EXERCISE REQUIREMENTS: The response should be an exact copy of the records, with the pictures removed.

DATA PROVIDED:
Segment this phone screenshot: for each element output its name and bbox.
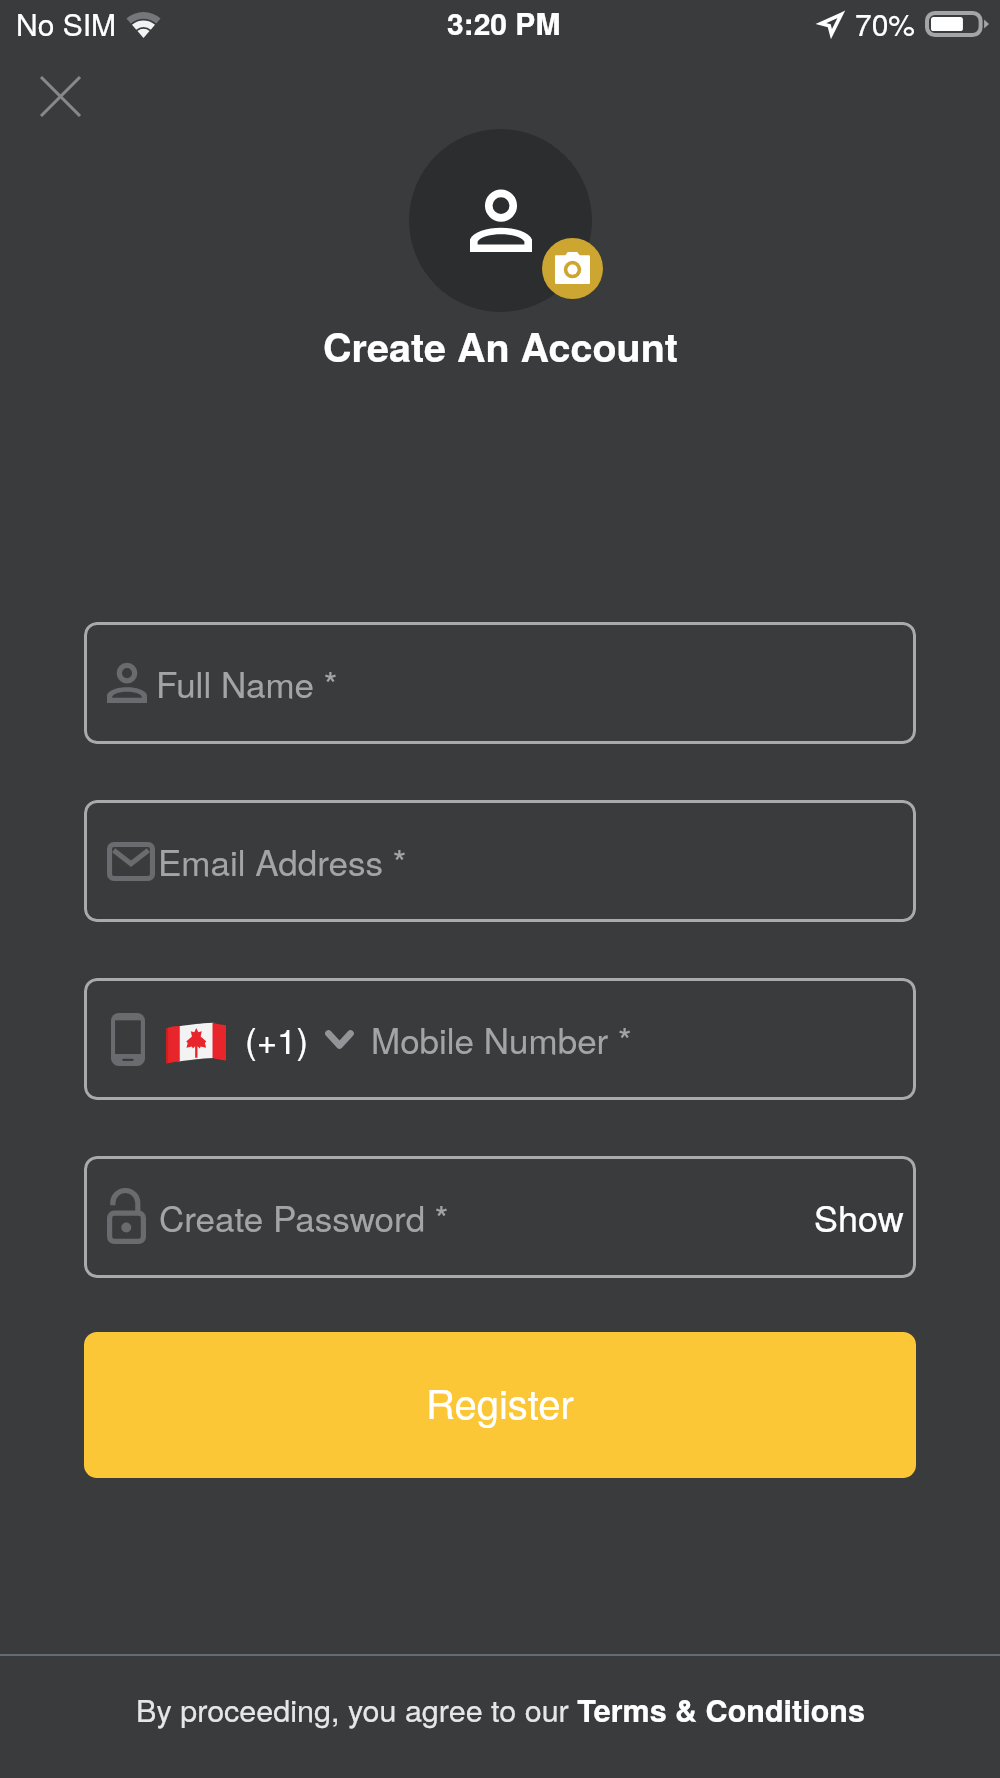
staticText: 3:20 PM: [447, 1, 561, 44]
button[interactable]: Change profile photo: [542, 238, 603, 299]
button[interactable]: Show: [810, 1181, 908, 1253]
staticText: Email Address *: [158, 836, 407, 886]
staticText: No SIM: [16, 2, 117, 45]
staticText: Show: [814, 1191, 904, 1243]
staticText: Register: [426, 1373, 574, 1430]
staticText: 70%: [855, 2, 916, 45]
staticText: Create An Account: [323, 318, 678, 375]
staticText: By proceeding, you agree to our Terms & …: [136, 1687, 865, 1731]
button[interactable]: Email Address *: [84, 800, 916, 922]
button[interactable]: Full Name *: [84, 622, 916, 744]
button[interactable]: Register: [84, 1332, 916, 1478]
staticText: Create Password *: [159, 1192, 449, 1242]
staticText: Mobile Number *: [371, 1014, 632, 1064]
button[interactable]: Profile photo: [409, 129, 592, 312]
staticText: (+1): [245, 1014, 309, 1064]
button[interactable]: Create Password *: [84, 1156, 916, 1278]
button[interactable]: (+1): [84, 978, 916, 1100]
staticText: Full Name *: [156, 658, 338, 708]
button[interactable]: By proceeding, you agree to our Terms & …: [0, 1687, 1000, 1731]
button[interactable]: Close: [18, 54, 102, 138]
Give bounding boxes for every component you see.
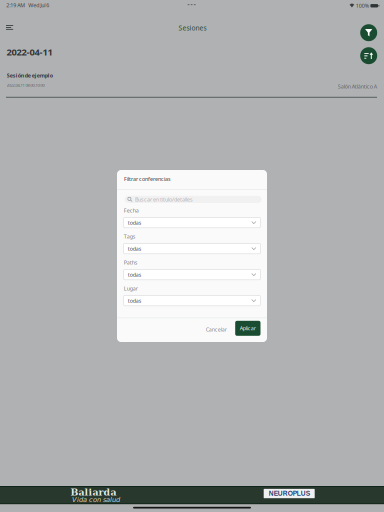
staticText: 2022-04-11 08:00-10:00 (6, 82, 44, 88)
staticText: todas (128, 297, 142, 304)
staticText: Cancelar (206, 326, 227, 333)
button[interactable]: todas (124, 295, 260, 306)
staticText: Buscar en titulo/detalles (135, 196, 193, 203)
button[interactable]: Aplicar (235, 321, 260, 336)
button[interactable]: Menú (3, 22, 16, 33)
staticText: Salón Atlántico A (338, 83, 377, 90)
staticText: 2022-04-11 (7, 46, 53, 58)
staticText: Filtrar conferencias (124, 175, 171, 182)
staticText: todas (128, 271, 142, 278)
staticText: Sesión de ejemplo (7, 72, 53, 79)
staticText: Sesiones (179, 24, 207, 32)
button[interactable]: Ordenar (360, 47, 377, 64)
staticText: Lugar (124, 285, 138, 292)
button[interactable]: todas (124, 243, 260, 254)
staticText: Paths (124, 259, 138, 266)
staticText: Tags (124, 233, 136, 240)
button[interactable]: todas (124, 217, 260, 228)
staticText: Vida con salud (72, 496, 120, 504)
button[interactable]: Filtrar (360, 24, 377, 41)
button[interactable]: Cancelar (202, 321, 230, 337)
staticText: 2:19 AM Wed Jul 6 (6, 2, 49, 9)
staticText: 100% (356, 2, 369, 9)
staticText: NEUROPLUS (269, 490, 310, 497)
staticText: todas (128, 219, 142, 226)
button[interactable]: todas (124, 269, 260, 280)
staticText: Baliarda (71, 487, 117, 498)
staticText: Aplicar (240, 325, 256, 332)
staticText: todas (128, 245, 142, 252)
staticText: Fecha (124, 207, 139, 214)
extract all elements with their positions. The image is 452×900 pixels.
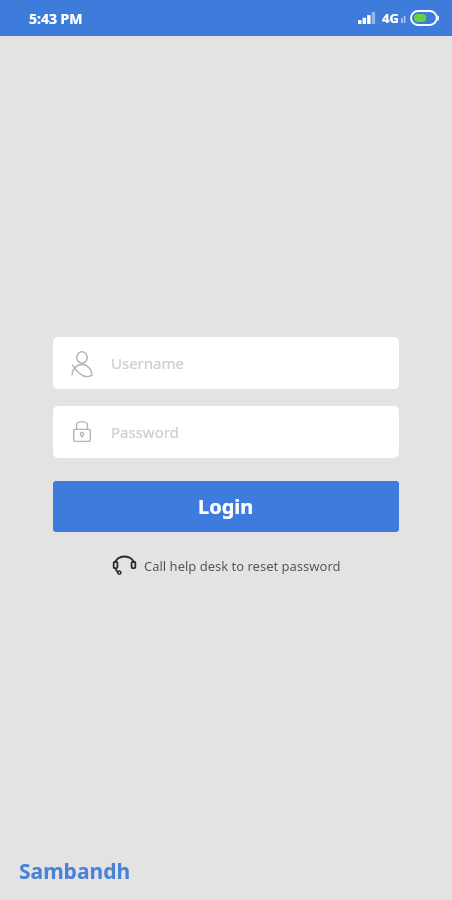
staticText: Call help desk to reset password — [144, 557, 341, 575]
other: Call help desk — [112, 553, 137, 578]
staticText: 5:43 PM — [29, 9, 83, 28]
button[interactable]: Login — [53, 481, 399, 532]
button[interactable]: Call help desk — [53, 553, 399, 578]
button[interactable]: Username — [53, 337, 399, 389]
staticText: Sambandh — [19, 857, 131, 886]
staticText: 4G — [382, 9, 399, 27]
button[interactable]: Password — [53, 406, 399, 458]
staticText: Password — [111, 422, 179, 442]
staticText: Login — [198, 493, 254, 520]
staticText: Username — [111, 353, 184, 373]
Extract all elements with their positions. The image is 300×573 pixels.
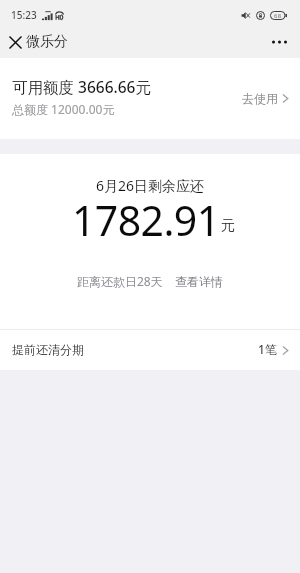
staticText: 68 [274, 12, 282, 20]
staticText: 微乐分 [26, 33, 68, 51]
staticText: 总额度 12000.00元 [12, 101, 115, 117]
button[interactable]: Close [5, 32, 26, 53]
button[interactable]: More options [267, 30, 291, 54]
staticText: 1笔 [258, 341, 277, 357]
staticText: 距离还款日28天 [77, 273, 163, 289]
staticText: 可用额度 3666.66元 [12, 76, 151, 97]
staticText: 1782.91 [72, 192, 220, 248]
button[interactable]: 去使用 [242, 85, 289, 112]
staticText: 15:23 [11, 8, 37, 22]
staticText: 提前还清分期 [12, 342, 84, 357]
staticText: 元 [221, 217, 235, 235]
staticText: 6月26日剩余应还 [96, 176, 205, 195]
staticText: 去使用 [242, 91, 278, 106]
button[interactable]: 提前还清分期 [0, 330, 300, 370]
button[interactable]: 查看详情 [175, 274, 223, 289]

ANSWER TO THIS TASK:
Segment this phone screenshot: for each element output its name and bbox.
staticText: 3:20 PM: [447, 1, 561, 44]
button[interactable]: Change profile photo: [542, 238, 603, 299]
button[interactable]: Show: [810, 1181, 908, 1253]
staticText: Email Address *: [158, 836, 407, 886]
staticText: No SIM: [16, 2, 117, 45]
staticText: Show: [814, 1191, 904, 1243]
staticText: Register: [426, 1373, 574, 1430]
staticText: 70%: [855, 2, 916, 45]
staticText: Create An Account: [323, 318, 678, 375]
staticText: By proceeding, you agree to our Terms & …: [136, 1687, 865, 1731]
button[interactable]: Email Address *: [84, 800, 916, 922]
button[interactable]: Full Name *: [84, 622, 916, 744]
button[interactable]: Register: [84, 1332, 916, 1478]
staticText: Create Password *: [159, 1192, 449, 1242]
staticText: Mobile Number *: [371, 1014, 632, 1064]
button[interactable]: Profile photo: [409, 129, 592, 312]
staticText: (+1): [245, 1014, 309, 1064]
button[interactable]: Create Password *: [84, 1156, 916, 1278]
button[interactable]: (+1): [84, 978, 916, 1100]
staticText: Full Name *: [156, 658, 338, 708]
button[interactable]: By proceeding, you agree to our Terms & …: [0, 1687, 1000, 1731]
button[interactable]: Close: [18, 54, 102, 138]
Give bounding boxes for every component you see.
staticText: 2022-04-11 08:00-10:00 (6, 82, 44, 88)
staticText: todas (128, 297, 142, 304)
staticText: Cancelar (206, 326, 227, 333)
button[interactable]: todas (124, 295, 260, 306)
staticText: Buscar en titulo/detalles (135, 196, 193, 203)
button[interactable]: Aplicar (235, 321, 260, 336)
button[interactable]: Menú (3, 22, 16, 33)
staticText: Salón Atlántico A (338, 83, 377, 90)
staticText: 2022-04-11 (7, 46, 53, 58)
staticText: Filtrar conferencias (124, 175, 171, 182)
staticText: todas (128, 271, 142, 278)
staticText: Sesión de ejemplo (7, 72, 53, 79)
staticText: Sesiones (179, 24, 207, 32)
button[interactable]: Ordenar (360, 47, 377, 64)
staticText: Lugar (124, 285, 138, 292)
button[interactable]: todas (124, 243, 260, 254)
staticText: Paths (124, 259, 138, 266)
staticText: Tags (124, 233, 136, 240)
button[interactable]: todas (124, 217, 260, 228)
staticText: Vida con salud (72, 496, 120, 504)
button[interactable]: Filtrar (360, 24, 377, 41)
button[interactable]: Cancelar (202, 321, 230, 337)
staticText: 2:19 AM Wed Jul 6 (6, 2, 49, 9)
staticText: 100% (356, 2, 369, 9)
staticText: NEUROPLUS (269, 490, 310, 497)
staticText: todas (128, 219, 142, 226)
button[interactable]: todas (124, 269, 260, 280)
staticText: Baliarda (71, 487, 117, 498)
staticText: Aplicar (240, 325, 256, 332)
staticText: todas (128, 245, 142, 252)
staticText: Fecha (124, 207, 139, 214)
extract all elements with their positions. The image is 452×900 pixels.
staticText: Call help desk to reset password — [144, 557, 341, 575]
other: Call help desk — [112, 553, 137, 578]
staticText: 5:43 PM — [29, 9, 83, 28]
button[interactable]: Login — [53, 481, 399, 532]
button[interactable]: Call help desk — [53, 553, 399, 578]
button[interactable]: Username — [53, 337, 399, 389]
staticText: Sambandh — [19, 857, 131, 886]
staticText: 4G — [382, 9, 399, 27]
button[interactable]: Password — [53, 406, 399, 458]
staticText: Password — [111, 422, 179, 442]
staticText: Login — [198, 493, 254, 520]
staticText: Username — [111, 353, 184, 373]
Extract all elements with their positions. The image is 300×573 pixels.
staticText: 68 [274, 12, 282, 20]
staticText: 微乐分 [26, 33, 68, 51]
staticText: 总额度 12000.00元 [12, 101, 115, 117]
button[interactable]: Close [5, 32, 26, 53]
button[interactable]: More options [267, 30, 291, 54]
staticText: 1笔 [258, 341, 277, 357]
staticText: 距离还款日28天 [77, 273, 163, 289]
staticText: 可用额度 3666.66元 [12, 76, 151, 97]
staticText: 1782.91 [72, 192, 220, 248]
button[interactable]: 去使用 [242, 85, 289, 112]
staticText: 15:23 [11, 8, 37, 22]
staticText: 提前还清分期 [12, 342, 84, 357]
staticText: 元 [221, 217, 235, 235]
staticText: 6月26日剩余应还 [96, 176, 205, 195]
staticText: 去使用 [242, 91, 278, 106]
button[interactable]: 提前还清分期 [0, 330, 300, 370]
button[interactable]: 查看详情 [175, 274, 223, 289]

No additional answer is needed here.